I grew up in the 50s, and I'd have to agree with your father, I felt safe growing up. I didn't have the worries children today have. We were free to play, to go places, to do things I would never allow my grandchildren do today, because, with the crazies out there today, it isn't safe any more. I feel my grandchildren have been shortchanged, that their childhood experiences are, of necessity, very limited compared to mine.
By the same token, I also feel there are things they know that they shouldn't have to know, things that have chipped away at their innocence. I grieve for the current generation of children.
Another area in which I feel they've been shortchanged is in the because-I-said-so-authority which parents and other adults once wielded. It was freeing for me as a child, it gave me security and a solid foundation to stand on. I knew who was in charge, who was responsible for the decision-making. My responsibility was obedience. Sometimes, after watching the way some children behave who obviously lack that firm foundation, I wonder if they feel like they are walking on quicksand.
And I feel sorry for them.
Huh? Wasn't all that freedom for children to make decisions supposed to make them better people?
Too bad they couldn't see the TITANIC flaw in that thinking.
P.K.mama
07-17-2007, 03:03 AM
I have always agreed with because-I -said-so. especially when the child is younger and they wouldn't understand the explanation anyways. I do however find myself in the past two years, on occasion, giving my reason to my 14 year old daughter. However, if she doesn't agree. I say tough luck I'm still the parent and you do it my way. I've found some of her friends, whose parents let them do anything, actually think it's cool that I'm so neurotic about things when they are at my house. Which they usually are because of their parents rules or lack of my daughter rarely goes there . One of her friends told me she actually went two week without saying a word to her parents or them to her. Their life was too busy. She found it weird, at first, that we spend most of our time together in the same room and that we talked about everything. She has now become a constant fixture in our home and we love it. I only wish her parents would begin to worry about her life and not their own.
mbeachbum
07-17-2007, 09:07 AM
I agree that play times with children who use violence to get their way should be closely monitored or eliminated all together. If talking with the parents of the violent child does not improve the situation, then I would not let my child be near the other one.
In regard to the practice of explaining everything to a child, I have to say that I've had mixed feelings and experiences with that one. When my children got older, sometimes an explanation was in order, while at other times, explaining just led to rebuttal responses from them and the discussion went on and on and on. That was not a good situation. It would always end up as a "because I said so" situation, which made me wonder why I had tried to explain it all in the first place.

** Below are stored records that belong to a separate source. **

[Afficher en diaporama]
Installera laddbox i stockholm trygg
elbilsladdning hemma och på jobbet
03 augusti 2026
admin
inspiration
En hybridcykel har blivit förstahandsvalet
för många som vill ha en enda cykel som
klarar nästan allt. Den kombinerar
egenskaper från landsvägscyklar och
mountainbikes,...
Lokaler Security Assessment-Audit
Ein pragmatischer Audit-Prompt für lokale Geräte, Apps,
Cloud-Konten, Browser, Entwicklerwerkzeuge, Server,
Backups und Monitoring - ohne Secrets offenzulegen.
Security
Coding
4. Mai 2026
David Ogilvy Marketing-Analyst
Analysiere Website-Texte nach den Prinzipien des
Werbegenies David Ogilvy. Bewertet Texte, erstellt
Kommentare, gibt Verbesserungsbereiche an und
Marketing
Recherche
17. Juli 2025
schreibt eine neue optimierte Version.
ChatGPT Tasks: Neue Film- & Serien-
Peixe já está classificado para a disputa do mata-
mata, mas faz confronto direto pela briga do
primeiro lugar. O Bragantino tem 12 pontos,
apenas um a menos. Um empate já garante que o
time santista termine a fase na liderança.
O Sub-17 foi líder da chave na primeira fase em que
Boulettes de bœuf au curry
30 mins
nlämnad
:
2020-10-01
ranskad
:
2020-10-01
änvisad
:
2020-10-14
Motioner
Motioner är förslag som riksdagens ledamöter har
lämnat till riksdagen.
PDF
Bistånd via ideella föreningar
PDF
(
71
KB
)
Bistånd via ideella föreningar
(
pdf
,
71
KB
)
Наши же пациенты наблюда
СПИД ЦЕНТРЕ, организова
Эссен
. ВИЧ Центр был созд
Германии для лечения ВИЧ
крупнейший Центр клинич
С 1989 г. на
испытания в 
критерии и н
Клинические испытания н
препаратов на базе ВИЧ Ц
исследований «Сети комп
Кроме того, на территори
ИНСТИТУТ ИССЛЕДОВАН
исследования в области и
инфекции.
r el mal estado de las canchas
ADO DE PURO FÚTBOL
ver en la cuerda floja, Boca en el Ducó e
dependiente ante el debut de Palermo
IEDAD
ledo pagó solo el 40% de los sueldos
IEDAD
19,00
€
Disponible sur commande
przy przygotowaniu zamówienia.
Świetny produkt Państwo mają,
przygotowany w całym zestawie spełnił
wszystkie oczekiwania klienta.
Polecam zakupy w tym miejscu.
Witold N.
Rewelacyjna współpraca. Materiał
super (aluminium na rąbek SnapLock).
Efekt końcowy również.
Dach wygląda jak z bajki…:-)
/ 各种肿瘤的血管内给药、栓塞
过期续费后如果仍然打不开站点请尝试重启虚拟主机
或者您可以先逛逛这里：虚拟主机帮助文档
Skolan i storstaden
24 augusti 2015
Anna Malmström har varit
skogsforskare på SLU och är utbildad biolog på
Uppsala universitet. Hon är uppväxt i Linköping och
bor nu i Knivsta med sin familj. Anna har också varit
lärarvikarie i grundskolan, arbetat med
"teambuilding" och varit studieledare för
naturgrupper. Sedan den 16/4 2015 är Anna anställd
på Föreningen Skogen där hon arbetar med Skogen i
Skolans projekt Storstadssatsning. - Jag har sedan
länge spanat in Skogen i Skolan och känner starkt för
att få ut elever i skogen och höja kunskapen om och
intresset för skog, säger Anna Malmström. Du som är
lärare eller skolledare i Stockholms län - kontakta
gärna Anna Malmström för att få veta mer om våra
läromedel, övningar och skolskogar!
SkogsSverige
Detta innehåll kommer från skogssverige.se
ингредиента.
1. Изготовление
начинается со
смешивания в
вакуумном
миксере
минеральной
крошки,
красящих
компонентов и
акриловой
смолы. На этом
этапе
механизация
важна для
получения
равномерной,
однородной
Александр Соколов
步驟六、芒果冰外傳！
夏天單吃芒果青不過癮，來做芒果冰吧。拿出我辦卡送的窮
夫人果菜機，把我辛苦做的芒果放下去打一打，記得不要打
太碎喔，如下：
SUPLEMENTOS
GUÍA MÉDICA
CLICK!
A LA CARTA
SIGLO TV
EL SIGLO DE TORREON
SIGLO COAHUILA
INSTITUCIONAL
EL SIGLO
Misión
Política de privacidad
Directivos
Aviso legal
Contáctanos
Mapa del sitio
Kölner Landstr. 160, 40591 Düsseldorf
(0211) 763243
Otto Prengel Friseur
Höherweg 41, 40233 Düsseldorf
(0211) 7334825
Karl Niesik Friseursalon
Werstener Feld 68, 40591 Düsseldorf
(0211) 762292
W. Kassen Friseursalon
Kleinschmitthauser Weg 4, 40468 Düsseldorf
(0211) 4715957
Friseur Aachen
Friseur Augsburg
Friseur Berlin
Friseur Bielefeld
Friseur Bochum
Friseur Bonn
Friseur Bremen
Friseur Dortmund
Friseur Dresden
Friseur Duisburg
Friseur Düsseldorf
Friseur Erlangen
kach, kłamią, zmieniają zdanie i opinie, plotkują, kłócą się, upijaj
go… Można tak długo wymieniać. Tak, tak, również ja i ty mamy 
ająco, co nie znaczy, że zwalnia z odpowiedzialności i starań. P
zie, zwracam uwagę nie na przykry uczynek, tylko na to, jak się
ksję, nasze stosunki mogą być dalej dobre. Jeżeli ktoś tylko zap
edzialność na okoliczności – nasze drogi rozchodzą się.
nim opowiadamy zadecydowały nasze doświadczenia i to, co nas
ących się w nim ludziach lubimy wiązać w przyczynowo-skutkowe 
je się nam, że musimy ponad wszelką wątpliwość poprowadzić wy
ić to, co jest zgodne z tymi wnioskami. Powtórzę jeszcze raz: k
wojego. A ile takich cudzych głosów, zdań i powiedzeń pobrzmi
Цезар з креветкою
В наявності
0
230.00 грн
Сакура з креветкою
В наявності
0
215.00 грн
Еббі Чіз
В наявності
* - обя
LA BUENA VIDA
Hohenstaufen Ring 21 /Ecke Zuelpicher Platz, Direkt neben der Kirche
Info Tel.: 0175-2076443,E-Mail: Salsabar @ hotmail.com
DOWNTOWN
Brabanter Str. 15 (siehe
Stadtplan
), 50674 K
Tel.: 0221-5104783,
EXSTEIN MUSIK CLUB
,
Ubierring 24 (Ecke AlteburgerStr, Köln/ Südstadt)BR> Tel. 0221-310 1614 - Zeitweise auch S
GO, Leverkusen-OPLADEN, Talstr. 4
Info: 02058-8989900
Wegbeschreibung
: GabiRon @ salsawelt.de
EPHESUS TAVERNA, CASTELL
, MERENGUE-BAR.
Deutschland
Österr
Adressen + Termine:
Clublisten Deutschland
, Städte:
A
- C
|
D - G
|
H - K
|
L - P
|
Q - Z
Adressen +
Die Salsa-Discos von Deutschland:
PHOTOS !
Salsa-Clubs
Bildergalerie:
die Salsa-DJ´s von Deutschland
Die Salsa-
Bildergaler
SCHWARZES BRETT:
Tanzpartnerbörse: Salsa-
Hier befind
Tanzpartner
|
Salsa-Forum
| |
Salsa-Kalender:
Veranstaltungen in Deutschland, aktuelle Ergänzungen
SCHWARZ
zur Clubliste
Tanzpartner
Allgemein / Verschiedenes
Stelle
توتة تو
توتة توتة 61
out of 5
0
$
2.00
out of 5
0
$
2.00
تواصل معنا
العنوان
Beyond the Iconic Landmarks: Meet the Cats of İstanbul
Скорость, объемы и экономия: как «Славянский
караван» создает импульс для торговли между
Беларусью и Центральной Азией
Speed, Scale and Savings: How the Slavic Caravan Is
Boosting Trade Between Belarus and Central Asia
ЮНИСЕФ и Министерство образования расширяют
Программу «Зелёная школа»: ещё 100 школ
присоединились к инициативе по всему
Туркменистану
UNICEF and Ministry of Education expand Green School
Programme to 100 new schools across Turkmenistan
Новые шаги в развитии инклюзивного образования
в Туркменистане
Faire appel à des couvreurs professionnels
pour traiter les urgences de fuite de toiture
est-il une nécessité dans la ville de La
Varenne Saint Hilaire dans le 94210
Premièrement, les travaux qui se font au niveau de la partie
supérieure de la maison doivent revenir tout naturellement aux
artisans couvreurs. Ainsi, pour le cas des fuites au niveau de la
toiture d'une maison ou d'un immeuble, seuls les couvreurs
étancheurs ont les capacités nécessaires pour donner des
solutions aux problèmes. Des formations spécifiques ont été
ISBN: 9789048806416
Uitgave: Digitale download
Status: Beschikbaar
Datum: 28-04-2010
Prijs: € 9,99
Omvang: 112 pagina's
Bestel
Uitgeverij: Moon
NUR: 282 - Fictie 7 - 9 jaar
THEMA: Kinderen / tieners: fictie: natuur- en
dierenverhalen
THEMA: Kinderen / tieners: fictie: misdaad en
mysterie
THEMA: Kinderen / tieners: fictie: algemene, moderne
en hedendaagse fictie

As a teacher, we, of course, can do little BUT try to explain. I've learned that even these discussions should be witnessed by another adult because sometimes when you try to calmly explain things to a student, their story later does not remotely match what actually happened.
I've learned that even these discussions should be witnessed by another adult because sometimes when you try to calmly explain things to a student, their story later does not remotely match what actually happened.
I NEVER allowed myself to be alone with a child. Since we weren't allowed to discuss matters in the hall because one parent might see another child and teacher in the hall, thereby causing the child to become embarrassed (maybe a little embarrassment would do the child some good) I had little chance to even talk to the child about his/her behavior. Ignoring bad behavior was all we could do. We were barely even allowed to reward the good children.